25% of Worms Spread Via USB
An anonymous reader writes "In 2010, 25 percent of new worms have been specifically designed to spread through USB storage devices connected to computers, according to PandaLabs. This distribution technique is highly effective. With survey responses from more than 10,470 companies across 20 countries, it was revealed that approximately 48 percent of SMBs (with up to 1,000 computers) admit to having been infected by some type of malware over the last year. As further proof, 27 percent confirmed that the source of the infection was a USB device connected to a computer."
Since pretty much everything is connected with USB these days, is this any kind of surprise? Were there any worms spread using a serial port?
Tic-Tac-Toe, Global Thermonuclear War, and relationships all have the same winning move.
It's only going to surprise people who thought nobody would be stupid enough to enable autorun by default in a consumer OS.
No sig today...
How is this a "new" attack vector?
Microsoft has had auto-run on things like CDs and USB drives for years, and you usually need to turn it off. Otherwise, it would happily run any old shit you plug in without even asking.
When I plug my iPad into my Vista box, the auto-run dialog comes up and asks me if I want to either download pictures or open it like a file storage. There is no "do nothing" option, which I find kind of amusing, since I've usually turned off auto-run for everything.

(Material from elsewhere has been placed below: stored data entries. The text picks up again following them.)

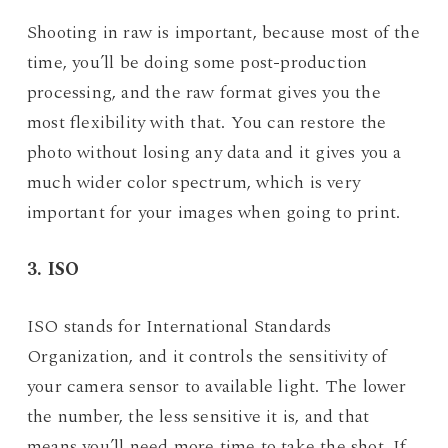
Shooting in raw is important, because most of the
time, you’ll be doing some post-production
processing, and the raw format gives you the
most flexibility with that. You can restore the
photo without losing any data and it gives you a
much wider color spectrum, which is very
important for your images when going to print.
3. ISO
ISO stands for International Standards
Organization, and it controls the sensitivity of
your camera sensor to available light. The lower
the number, the less sensitive it is, and that
means you’ll need more time to take the shot. If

I'm not even remotely surprised that USB is a popular attack vector -- they're the new floppies. Microsoft has defaulted to "easy" mode (run everything), which also happens to be the most trusting and dangerous mode you could get. I think this was kind of inevitable.
Lost at C:>. Found at C.
Good News: Assuming a certain level of competence where the windows machines formatting the drives in China were not recycled from somewhere else, had their hard drives given a clean wipe, and weren't hooked up to the Internet and used to browse Pr0n on lunch break, then yes drives in the blister pack are secure.
Bad News: It's highly dangerous to assume a certain level of competence.
Moral Of The Story: When you buy a flash drive, immediately format it and bypass and "value-added gravy" the manufacturer tries to shove down your throat.
To be fair, I think part of what people hated about Vista was that Microsoft finally implemented some decent security. Users complained about being asked to enter passwords to authorize software installation and the like. Vista was a tremendous resource hog, but it looked to me like Microsoft decided to upgrade security and stability first, then optimized performance later in Windows 7. That's the responsible thing to do, and I think Microsoft got burned for doing the right thing for a change.